I see it in company after company. I’ll ask a salesperson which target prospects they’re proactively pursuing right now/this week/this month, and many, without even pausing will say, “whichever accounts pop up on my screen.” Or I’ll be visiting a client and stop at an under-performer’s desk to see if/how they’re implementing the coaching I’ve provided. When I inquire as to how they’re doing and what they’re working on, typically I get a loud, tired sigh as they point to a list of tasks in their CRM that have turned red. They’ll tell me that they’re really behind and need to get caught up — of course, with no thought as to whether “catching up” on overdue sales tasks will produce any meaningful opportunities in the pipeline.
This malady affects good salespeople, too. I had a 1:1 earlier this week with one of my favorite, highly talented reps at a smaller local company I consult. In our last session we agreed that to be more effective moving prospects from what I call the “Targeted” stage to the “Active” stage of her funnel, she needed to pare down her list. It was simply too big, and she wasn’t able to gain traction because her efforts were spread across too many prospects. When I followed-up to see how the strategic paring down exercise turned out, I was disappointed with her answer. The rep said that it was just too much work and she didn’t think she should take the time to narrow down her list. So instead, she was deciding on the fly which accounts to pursue and which to put to the side when they came due on her CRM’s daily task list. Wow. That’s neither the answer I was looking for nor a strategy I can endorse.
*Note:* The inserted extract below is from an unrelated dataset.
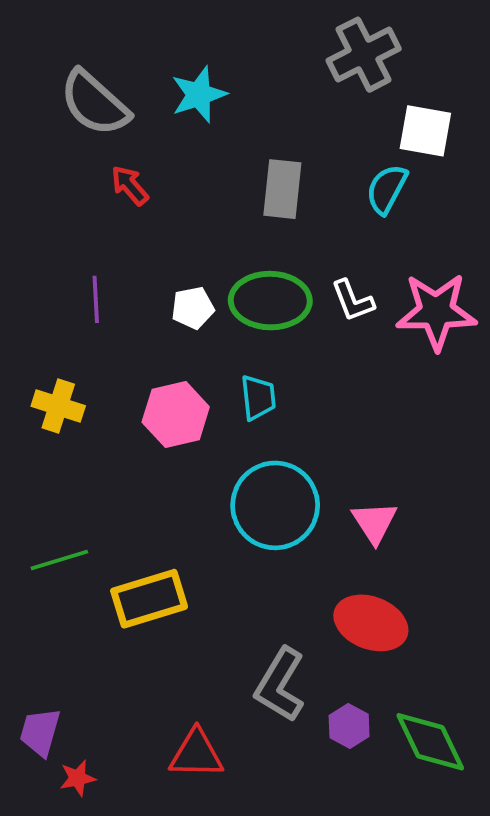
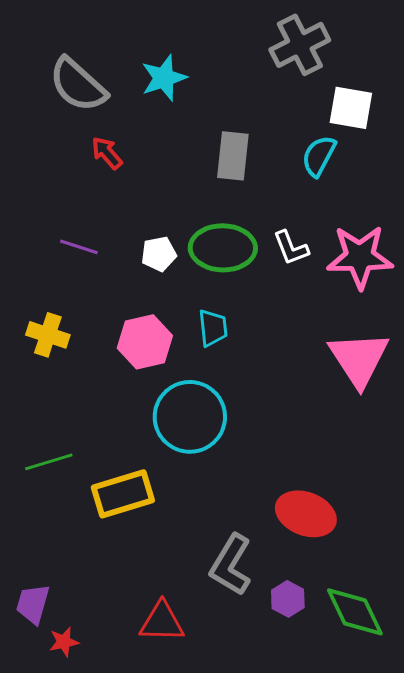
purple line: (96, 299) -> (79, 247), turned -69
cyan circle: (275, 505) -> (190, 417), moved
pink triangle: (375, 522) -> (359, 359), moved, size x1.6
Salespeople, please listen to me. Turn off the blasted autopilot! Look up and look around. Turn your brain back on. Time is your most precious asset. Shouldn’t you be deciding how to spend it to drive the most revenue? Contrary to how so many reps behave today, we are not paid to check off tasks in the CRM; we are paid to grow the business, to bring in New Sales.
Sales managers: Maybe, just maybe, you are the one causing your reps to be more obsessed with not completing their CRM tasks than whether they’re actually selling anything because that’s where you’re focusing your attention.
In my next post, I’l tackle the “Milk Run,” which is a close cousin of the Autopilot issue, except that it happens to salespeople who manage territories of existing customers.
I just want to take one minute to express my appreciation to Jonathan Farrington and the team at Top Sales World. Yesterday they published their Top Sales & Marketing Influencers for 2013, and I am humbled and honored to be included again this year. So, thanks to Jonathan and Top Sales World, and thanks to my wonderful clients, all of you who follow and support this blog, read or reviewed my book, and keep up with me online – Mike.